Krusinski’s arrest in the Washington suburb where the Pentagon is located provides ‘dramatic evidence of the need for the Department of Defense to act swiftly and decisively to address the plague of sexual assaults in the military,’’ Senate Armed Services Committee Chairman Carl Levin, a Michigan Democrat, said today at a hearing he held with Air Force leaders.
The Krusinski case gave added urgency and attention to the release today of the Pentagon’s report on sexual assaults, an event that each year prompts criticism from lawmakers and victims’ advocacy groups and pledges by the Pentagon to do better.
An anonymous survey of active-duty troops found that 26,000 reported experiencing unwanted sexual conduct last year, amounting to an average of 71 incidents per day. A survey two years earlier estimated 19,300 such incidents. In 2006, the only other time the survey was conducted, there were an estimated 34,200 incidents.
About 6.1 percent of active-duty women and 1.2 percent of active-duty men surveyed said they experienced unwanted sexual contact within the previous 12 months.
Those estimates dwarf the number of cases reported each year. Victims have said they’re afraid of coming forward, partly because they feared a risk their career.
There were 3,374 reported cases of assault in 2012, a 5.7 percent increase from the previous year, according to the Pentagon.
“This report tells us we’ve got more work to do,” said Major General Gary Patton, director of the Pentagon’s Sexual Assault Prevention and Response Office.
Chain of Command
Figuring out what to do quickly became a divisive issue today.
Senator Kirsten Gillibrand, a New York Democrat on the Armed Services Committee, said she will push to prosecute sexual assault cases outside the military’s chain of command so that victims will feel more free to come forward.
Such a move would “create real accountability for assailants and justice for victims,” Gillibrand said in a statement.
Hagel resisted that idea, saying, “The ultimate authority has to remain within the command structure.”
Senators Kelly Ayotte, a New Hampshire Republican, and Patty Murray, a Washington Democrat, introduced legislation that they said would make it easier to prosecute assault cases. It includes a procedure already used by the Air Force to provide a Special Victims’ Counsel who can assist assault victims throughout the legal process.
Levin, the committee chairman, said he plans to include legislation on sexual assault as part of this year’s annual defense authorization bill, as early as next month.
Krusinski, who had served as chief of the Air Force’s Sexual Assault Prevention and Response branch since February, was removed from the job pending an investigation, according to an Air Force statement. He was released after posting a $5,000 bond, according to Dustin Sternbeck, an Arlington County police spokesman.
“It is unacceptable that this occurs anywhere at any time in our Air Force and we will not quit working on this problem,” General Mark Welsh, the Air Force chief of staff, said today at Levin’s hearing.

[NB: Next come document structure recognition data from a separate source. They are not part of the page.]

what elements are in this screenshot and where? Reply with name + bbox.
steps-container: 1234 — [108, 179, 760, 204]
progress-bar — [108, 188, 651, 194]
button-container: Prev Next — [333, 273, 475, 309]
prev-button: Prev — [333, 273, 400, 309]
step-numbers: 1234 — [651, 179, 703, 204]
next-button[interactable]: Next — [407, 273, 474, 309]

Nancy Parrish, president of Protect Our Defenders, a victim-support group, said in a statement that Krusinski’s arrest “is one more example on a long list of how fundamentally broken the military justice system and culture are.”
The Air Force is still reeling from a scandal in which at least five military instructors were convicted of sexual assaults or unprofessional relationships with trainees or students at Lackland Air Force Base in San Antonio, Texas.
An investigation of the Lackland case identified 23 alleged offenders and 48 alleged victims.
Hagel last month proposed barring military commanders from overturning court-martial convictions of sexual assault and other major crimes.
The proposal, which requires legislation from Congress, follows lawmakers’ protests over a case at Aviano Air Base in Italy, where an aggravated sexual-assault conviction in a court-martial last year was overturned by Air Force Lieutenant General Craig Franklin, the so-called convening authority who oversaw the case.
Franklin’s decision fueled debate about whether the military acts forcefully enough to prosecute wrongdoing.
In a potentially similar case, Air Force Lieutenant General Susan Helms, selected to become vice commander of the Air Force’s Space Command, had her nomination blocked by Senator Claire McCaskill, a member of the Armed Services Committee.
McCaskill, a Missouri Democrat, wants to examine Helms’s previously unpublicized decision to overturn an aggravated sexual-assault conviction for a captain at Vandenberg Air Force Base in California. Welsh confirmed the reversal at today’s hearing, saying Helms didn’t think the evidence to reach the verdict met the “burden of reasonable doubt.”